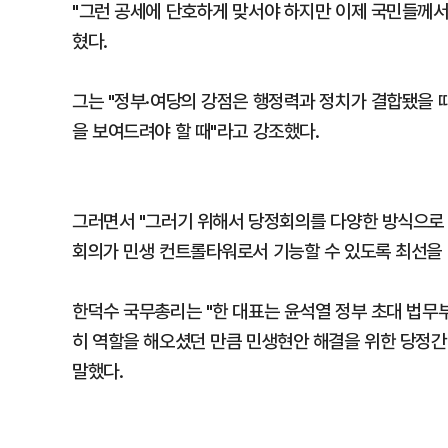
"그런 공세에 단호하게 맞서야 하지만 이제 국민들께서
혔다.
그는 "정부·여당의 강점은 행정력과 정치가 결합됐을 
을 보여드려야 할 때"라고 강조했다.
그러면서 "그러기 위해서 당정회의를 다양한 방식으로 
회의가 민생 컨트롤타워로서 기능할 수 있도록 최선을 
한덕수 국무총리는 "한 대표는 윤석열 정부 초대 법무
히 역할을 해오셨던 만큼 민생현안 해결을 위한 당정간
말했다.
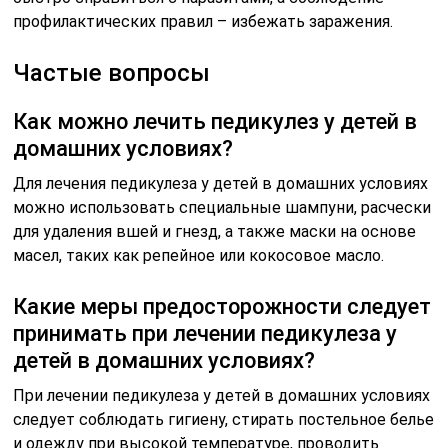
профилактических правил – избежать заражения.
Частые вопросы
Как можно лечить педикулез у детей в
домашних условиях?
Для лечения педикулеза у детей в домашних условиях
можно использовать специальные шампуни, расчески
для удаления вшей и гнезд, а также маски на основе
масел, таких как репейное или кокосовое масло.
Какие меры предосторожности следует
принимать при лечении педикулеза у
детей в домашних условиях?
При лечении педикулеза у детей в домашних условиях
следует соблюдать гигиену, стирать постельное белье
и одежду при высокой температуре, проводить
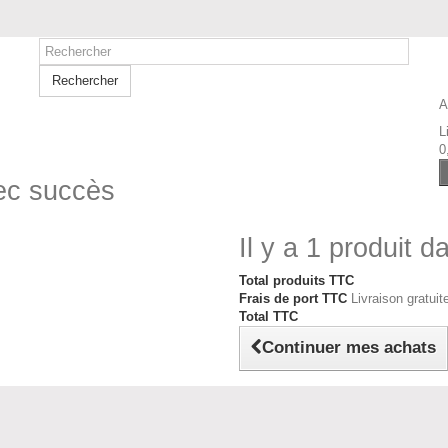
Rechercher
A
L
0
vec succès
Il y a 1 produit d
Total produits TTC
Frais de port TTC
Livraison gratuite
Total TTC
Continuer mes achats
—————
• **YOUR GOAL**
Only the lines with "можно" are needed; find them in the records and copy each one.

• **RESULT**
Как можно лечить педикулез у детей в
можно использовать специальные шампуни, расчески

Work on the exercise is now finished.